Maybe it’s because we attended NeoCon this month, or maybe
because we have so many projects going on where we are being asked to help
create the optimum plan, but we are amazed by the positive impact of
r.o.i. Design subscribes to a process for office programming
that requires teamwork. The architect and contractor have to be willing to take
the time at the beginning of a project to engage the user with thoughtful
questions, even before walls are drawn on a plan.
We like to meet with owners and stakeholders and set out a
plan to have meetings, with all levels of employees, where we ask them
questions about their perception of the structure of their company, how they
work together, the constraints of their current office and their hopes and
fears of the “new” space.
We are hearing from our customers the importance of meeting and collaborative spaces with a willingness to compromise on the personal space to get more “together” space.

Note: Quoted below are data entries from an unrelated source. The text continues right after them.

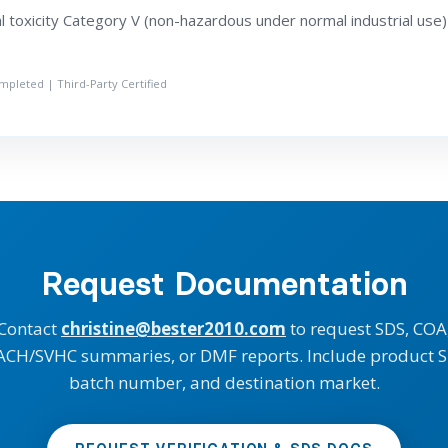
 toxicity Category V (non-hazardous under normal industrial use)
ompleted | Third-Party Certified
Request Documentation
Contact
christine@bester2010.com
to request SDS, COA
ACH/SVHC summaries, or DMF reports. Include product S
batch number, and destination market.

The open office concept is tough and more and more companies are looking for ways to give staff visual and acoustic privacy without burying everyone in tall walls
We respond to the meetings with a summary and the beginning
of a program. The program is a list of room names and areas along with some
estimated square footage requirements.
It is easy to forget to include adequate storage or
secondary hospitality areas for the quick cup of coffee or refreshing the water
bottle. The program also includes the circulation space, which can be between
30 and 35% of the entire square footage needed. The smaller the space the
larger the percentage.
Circulation space is typically where the non-planned meetings occur, so r.o.i. Design likes to design a little more room around some corridor intersections to encourage those conversations. Stair landing and coffee pots are also where productive exchanges happen “by chance”. This buffer square footage is typically eaten up over time by growth, and the cycle continues.
The written program calculates total square footage needed and from that build out budgets are imagined. Typically, at this point, the user looks at spaces and has the hard task of deciding between needs and wants, but more importantly trying to think about growth.
After a written program is approved, bubble plans are created. A bubble plan is the beginning of physical planning, no hard walls but just circles of areas proportionate to the program. This is where department and resource adjacencies are tested out for users review. Sometimes at this stage, there is a building footprint that has to be considered, and the bubble plan works within it to assist architecture in planning for entries, stairs, and windows.
Depending on the type of end user, management sometimes
engages more of their staff in the process to review bubble plans and early
plans to bring everyone along.
Planning for a new space is a huge management opportunity. Not only can managers find ways to recognize staff and address their workspace concerns, but they can also often engage them in performance improvement and branding ideas. Change is rough, but if more of the people who are going to be impacted by the change are involved at some level in planning, they are able to process for themselves what is expected of them and can contribute energies and ideas to make transitions easier.
It is at this point in the design that hard-line plans are created, walls, ceilings, etc. r.o.i. Design is sometimes introduced to a plan and project at this point, and in some cases, if there wasn’t programming completed initially, the process of interior design could trigger some plan changes. And no one likes going backwards in planning.
r.o.i. Design is involved in creating spaces, but in reality, we are creating business improvements through design, and programming is the first step to understanding what those improvements need to be.